In addition, Swedish households are saving more and spending less and companies are also putting off planned investments, all of which will contribute to a slower growth rate for the Swedish economy.

The bank forecast economic growth to slow to 0.7 percent in 2012 before recovering somewhat in 2013, when the Riksbank expects the Swedish economy to grow by 2.1 percent.

The weak demand in the Swedish economy and abroad will also keep inflationary pressures low in the coming years, according to the Riksbank, which characterized the future for the Swedish economy as “uncertain”.

“The public-finance problems in the euro area in particular may become more serious and have more negative effects on the Swedish economy,” the Riksbank said.

“In this situation, the repo-rate path may need to be lower. On the other hand, it is possible that confidence in the public finances of the euro countries will recover more quickly than expected.

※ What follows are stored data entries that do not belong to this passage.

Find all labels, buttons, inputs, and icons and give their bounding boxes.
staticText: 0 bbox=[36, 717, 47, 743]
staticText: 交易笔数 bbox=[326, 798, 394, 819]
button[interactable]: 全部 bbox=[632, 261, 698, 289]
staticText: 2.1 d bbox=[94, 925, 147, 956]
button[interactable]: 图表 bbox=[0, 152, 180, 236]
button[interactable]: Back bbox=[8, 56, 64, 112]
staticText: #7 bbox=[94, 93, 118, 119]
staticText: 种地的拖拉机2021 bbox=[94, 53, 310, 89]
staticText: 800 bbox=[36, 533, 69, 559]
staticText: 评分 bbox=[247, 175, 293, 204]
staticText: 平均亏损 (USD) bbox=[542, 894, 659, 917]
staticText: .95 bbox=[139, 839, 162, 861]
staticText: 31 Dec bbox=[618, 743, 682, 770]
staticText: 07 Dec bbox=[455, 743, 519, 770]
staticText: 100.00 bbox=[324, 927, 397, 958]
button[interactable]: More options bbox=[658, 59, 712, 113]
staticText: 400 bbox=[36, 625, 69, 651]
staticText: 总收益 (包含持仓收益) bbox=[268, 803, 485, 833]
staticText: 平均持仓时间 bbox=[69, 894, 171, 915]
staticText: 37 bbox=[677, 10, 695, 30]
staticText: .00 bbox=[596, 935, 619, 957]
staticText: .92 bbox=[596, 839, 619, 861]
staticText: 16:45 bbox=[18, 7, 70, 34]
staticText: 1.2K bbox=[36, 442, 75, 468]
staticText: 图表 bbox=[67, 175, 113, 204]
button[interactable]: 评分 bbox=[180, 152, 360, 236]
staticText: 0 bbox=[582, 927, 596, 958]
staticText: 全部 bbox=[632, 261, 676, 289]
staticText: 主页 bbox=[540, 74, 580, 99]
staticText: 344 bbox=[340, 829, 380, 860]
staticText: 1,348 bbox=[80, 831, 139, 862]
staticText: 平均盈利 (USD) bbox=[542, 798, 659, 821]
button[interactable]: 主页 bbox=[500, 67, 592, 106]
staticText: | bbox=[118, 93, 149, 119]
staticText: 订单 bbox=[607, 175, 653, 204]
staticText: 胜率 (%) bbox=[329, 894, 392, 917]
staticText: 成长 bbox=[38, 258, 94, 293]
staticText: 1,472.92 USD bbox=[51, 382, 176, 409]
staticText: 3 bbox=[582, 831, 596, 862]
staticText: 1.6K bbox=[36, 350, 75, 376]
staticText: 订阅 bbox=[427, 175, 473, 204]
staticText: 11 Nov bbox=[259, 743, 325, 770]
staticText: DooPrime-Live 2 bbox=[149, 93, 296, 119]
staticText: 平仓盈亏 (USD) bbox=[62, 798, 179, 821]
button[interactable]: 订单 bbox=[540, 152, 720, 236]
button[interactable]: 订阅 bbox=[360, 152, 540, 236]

This would call for a higher repo-rate path.”

Tor Borg, an analyst with SBAB bank, said the rate cut was expected, but that the lower forecast for the repo rate path was more aggressive than expected.

“It's perhaps a bit more offensive than what people had expected,” he told the TT news agency, adding that he agreed with the Riksbank's assessment of the Swedish economy.

“I very much think they should lower [rates], there's no reason not to do it. There's no inflationary pressure, growth is slow and there is huge uncertainty about what will happen in the world.”